Problem description
Each line of the material that mentions the word "prices" is to be copied.

Provided entries
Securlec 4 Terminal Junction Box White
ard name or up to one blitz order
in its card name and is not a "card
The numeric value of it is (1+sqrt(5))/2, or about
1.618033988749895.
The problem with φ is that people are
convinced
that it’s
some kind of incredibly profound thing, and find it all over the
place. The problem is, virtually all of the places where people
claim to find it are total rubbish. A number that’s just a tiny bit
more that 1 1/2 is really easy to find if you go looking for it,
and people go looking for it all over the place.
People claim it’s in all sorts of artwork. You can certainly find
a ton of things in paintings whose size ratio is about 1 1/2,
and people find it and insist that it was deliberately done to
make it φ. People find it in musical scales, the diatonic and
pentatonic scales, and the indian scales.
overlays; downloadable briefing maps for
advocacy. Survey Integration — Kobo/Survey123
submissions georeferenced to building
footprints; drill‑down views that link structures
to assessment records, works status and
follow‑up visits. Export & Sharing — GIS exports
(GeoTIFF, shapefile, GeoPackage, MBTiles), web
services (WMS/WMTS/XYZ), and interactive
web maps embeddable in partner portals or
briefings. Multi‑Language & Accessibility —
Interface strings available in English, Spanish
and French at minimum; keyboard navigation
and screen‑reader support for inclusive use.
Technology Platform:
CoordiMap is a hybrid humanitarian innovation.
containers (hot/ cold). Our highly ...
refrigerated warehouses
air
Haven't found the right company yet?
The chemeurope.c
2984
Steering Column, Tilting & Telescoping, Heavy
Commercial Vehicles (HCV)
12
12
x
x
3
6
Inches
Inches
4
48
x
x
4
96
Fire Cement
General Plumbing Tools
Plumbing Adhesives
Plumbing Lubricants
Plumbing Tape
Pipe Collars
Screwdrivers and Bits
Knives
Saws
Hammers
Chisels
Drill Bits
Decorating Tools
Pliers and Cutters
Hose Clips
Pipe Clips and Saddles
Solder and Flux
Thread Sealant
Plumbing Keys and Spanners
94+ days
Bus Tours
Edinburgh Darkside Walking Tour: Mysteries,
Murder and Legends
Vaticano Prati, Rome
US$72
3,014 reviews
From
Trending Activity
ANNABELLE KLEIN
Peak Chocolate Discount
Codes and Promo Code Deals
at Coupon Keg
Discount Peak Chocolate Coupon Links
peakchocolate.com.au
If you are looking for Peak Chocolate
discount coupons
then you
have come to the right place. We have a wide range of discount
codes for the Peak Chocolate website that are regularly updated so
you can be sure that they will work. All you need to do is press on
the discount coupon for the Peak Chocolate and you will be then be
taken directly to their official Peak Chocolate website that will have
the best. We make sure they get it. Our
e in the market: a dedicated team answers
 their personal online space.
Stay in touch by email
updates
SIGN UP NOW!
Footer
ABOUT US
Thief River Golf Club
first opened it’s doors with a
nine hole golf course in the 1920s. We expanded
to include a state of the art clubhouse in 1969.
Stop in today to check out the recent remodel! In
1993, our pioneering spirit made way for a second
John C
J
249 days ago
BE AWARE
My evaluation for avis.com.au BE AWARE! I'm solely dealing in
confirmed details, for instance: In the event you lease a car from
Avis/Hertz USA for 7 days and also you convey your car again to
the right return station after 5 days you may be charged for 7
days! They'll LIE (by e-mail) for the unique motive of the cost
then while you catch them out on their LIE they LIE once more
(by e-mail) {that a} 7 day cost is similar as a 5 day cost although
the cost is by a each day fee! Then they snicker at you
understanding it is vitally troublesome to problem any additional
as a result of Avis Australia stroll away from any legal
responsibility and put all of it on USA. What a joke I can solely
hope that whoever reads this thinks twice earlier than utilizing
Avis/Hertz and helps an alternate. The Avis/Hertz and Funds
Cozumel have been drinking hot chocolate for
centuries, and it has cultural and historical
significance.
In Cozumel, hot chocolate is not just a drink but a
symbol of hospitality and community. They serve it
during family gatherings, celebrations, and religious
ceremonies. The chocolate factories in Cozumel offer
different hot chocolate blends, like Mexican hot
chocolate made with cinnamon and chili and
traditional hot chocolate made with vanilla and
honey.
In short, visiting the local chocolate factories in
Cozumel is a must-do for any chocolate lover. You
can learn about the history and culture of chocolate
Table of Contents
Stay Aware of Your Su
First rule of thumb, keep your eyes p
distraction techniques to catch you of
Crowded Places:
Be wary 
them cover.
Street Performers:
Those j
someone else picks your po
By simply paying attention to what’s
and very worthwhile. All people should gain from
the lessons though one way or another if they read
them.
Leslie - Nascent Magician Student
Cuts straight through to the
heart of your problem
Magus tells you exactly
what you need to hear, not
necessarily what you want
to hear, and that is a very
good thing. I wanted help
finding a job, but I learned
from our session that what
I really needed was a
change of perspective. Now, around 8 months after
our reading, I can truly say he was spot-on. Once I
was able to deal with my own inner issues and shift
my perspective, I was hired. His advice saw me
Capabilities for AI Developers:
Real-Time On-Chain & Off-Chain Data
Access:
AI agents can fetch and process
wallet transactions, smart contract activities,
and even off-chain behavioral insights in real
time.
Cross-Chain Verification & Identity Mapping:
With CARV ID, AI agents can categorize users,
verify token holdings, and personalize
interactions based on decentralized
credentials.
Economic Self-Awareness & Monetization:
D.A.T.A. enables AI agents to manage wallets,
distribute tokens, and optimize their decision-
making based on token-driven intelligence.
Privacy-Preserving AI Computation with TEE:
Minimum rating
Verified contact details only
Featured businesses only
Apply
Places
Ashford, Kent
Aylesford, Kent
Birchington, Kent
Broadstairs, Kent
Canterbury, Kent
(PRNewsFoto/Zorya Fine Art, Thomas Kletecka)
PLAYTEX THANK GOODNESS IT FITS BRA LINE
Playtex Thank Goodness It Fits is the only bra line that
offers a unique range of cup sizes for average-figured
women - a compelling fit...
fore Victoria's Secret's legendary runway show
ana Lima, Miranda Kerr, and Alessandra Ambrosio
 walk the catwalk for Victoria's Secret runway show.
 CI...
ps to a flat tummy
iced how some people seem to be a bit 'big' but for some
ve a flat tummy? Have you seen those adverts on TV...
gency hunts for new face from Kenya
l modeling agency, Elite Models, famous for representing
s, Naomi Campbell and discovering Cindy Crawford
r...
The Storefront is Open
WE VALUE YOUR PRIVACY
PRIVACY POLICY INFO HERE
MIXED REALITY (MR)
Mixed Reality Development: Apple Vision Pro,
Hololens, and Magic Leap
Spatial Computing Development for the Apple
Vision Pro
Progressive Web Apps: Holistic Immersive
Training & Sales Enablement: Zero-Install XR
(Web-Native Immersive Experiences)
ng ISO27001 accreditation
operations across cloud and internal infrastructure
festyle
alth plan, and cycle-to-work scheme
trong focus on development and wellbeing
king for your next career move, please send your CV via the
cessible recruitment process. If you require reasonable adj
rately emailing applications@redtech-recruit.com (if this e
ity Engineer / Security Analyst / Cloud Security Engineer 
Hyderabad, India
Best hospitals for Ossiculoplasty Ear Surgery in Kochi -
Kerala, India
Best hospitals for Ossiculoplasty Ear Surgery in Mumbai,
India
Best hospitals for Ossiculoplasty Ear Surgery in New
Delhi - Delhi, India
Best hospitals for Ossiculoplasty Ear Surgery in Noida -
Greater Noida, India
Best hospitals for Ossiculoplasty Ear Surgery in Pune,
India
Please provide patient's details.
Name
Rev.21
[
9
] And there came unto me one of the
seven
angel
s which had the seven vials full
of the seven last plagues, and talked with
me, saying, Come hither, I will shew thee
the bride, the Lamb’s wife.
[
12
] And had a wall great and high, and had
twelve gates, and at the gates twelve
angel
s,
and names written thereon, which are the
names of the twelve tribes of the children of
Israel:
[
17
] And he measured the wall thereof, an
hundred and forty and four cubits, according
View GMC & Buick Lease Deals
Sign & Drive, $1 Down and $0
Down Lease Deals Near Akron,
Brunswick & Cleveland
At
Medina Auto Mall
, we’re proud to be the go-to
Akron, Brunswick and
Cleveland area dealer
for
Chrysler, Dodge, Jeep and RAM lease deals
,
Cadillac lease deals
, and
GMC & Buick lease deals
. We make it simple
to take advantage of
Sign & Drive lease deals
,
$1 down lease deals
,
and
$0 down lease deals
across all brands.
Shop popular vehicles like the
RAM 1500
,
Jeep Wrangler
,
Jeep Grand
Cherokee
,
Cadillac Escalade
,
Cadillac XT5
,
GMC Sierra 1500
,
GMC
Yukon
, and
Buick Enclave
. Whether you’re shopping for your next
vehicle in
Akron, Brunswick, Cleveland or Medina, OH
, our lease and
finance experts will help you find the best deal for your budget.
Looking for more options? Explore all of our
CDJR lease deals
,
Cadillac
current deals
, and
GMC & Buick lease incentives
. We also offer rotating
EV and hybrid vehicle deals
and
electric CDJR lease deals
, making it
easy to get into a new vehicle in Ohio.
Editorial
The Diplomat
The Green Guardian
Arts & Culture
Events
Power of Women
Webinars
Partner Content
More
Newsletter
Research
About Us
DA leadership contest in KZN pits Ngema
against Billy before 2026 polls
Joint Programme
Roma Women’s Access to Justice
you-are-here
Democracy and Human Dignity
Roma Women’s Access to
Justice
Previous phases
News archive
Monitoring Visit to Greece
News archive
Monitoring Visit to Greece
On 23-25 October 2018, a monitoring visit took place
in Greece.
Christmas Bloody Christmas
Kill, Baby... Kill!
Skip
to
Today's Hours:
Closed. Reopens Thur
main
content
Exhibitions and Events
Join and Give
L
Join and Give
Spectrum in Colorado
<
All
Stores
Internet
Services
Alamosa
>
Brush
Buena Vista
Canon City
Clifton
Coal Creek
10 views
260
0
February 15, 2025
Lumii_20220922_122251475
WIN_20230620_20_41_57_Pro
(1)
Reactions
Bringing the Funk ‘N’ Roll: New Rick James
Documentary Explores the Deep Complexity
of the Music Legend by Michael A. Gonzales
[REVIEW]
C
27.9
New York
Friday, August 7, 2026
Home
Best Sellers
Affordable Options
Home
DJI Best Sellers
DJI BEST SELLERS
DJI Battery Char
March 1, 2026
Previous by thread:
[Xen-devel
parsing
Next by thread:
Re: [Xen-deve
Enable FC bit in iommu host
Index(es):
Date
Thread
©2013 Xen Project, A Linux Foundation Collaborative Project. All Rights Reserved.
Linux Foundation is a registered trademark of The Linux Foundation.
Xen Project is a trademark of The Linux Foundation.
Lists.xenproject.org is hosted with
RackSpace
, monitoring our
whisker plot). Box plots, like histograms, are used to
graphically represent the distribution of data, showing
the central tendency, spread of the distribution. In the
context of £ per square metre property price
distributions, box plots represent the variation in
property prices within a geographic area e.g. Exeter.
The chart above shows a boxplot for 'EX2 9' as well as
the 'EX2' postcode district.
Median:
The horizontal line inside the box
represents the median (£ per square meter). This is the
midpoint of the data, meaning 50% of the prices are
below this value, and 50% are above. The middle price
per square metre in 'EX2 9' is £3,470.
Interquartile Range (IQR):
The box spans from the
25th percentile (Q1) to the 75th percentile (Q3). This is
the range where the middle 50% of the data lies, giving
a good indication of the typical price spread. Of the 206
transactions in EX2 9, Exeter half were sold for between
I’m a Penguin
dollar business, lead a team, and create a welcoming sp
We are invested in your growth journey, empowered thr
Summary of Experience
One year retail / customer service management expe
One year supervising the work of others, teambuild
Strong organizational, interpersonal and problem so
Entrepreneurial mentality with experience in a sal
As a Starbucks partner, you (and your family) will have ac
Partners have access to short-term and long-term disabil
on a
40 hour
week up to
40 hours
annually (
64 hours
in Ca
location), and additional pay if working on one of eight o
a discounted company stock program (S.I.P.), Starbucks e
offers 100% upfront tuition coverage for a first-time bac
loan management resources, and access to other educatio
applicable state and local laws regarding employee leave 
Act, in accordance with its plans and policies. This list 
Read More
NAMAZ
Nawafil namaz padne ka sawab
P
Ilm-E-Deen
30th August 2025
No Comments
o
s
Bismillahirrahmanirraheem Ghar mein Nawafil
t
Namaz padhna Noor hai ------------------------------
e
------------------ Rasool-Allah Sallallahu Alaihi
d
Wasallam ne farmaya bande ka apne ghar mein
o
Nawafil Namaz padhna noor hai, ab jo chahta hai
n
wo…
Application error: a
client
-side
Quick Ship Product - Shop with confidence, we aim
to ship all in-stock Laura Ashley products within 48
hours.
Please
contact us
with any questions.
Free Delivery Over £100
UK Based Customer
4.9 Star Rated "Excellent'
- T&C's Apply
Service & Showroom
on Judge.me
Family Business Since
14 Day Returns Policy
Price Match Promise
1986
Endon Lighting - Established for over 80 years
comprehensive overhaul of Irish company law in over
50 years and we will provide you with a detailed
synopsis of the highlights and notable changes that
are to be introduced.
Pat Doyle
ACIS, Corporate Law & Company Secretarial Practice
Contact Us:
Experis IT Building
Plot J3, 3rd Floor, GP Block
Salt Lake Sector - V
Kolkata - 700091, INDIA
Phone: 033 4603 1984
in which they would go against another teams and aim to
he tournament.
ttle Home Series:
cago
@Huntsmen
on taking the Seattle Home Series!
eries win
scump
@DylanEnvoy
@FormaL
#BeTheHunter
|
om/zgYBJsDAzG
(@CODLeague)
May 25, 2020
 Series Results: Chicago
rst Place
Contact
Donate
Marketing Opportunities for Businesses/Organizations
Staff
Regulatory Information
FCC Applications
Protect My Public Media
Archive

Result of the exercise
property prices within a geographic area e.g. Exeter.
midpoint of the data, meaning 50% of the prices are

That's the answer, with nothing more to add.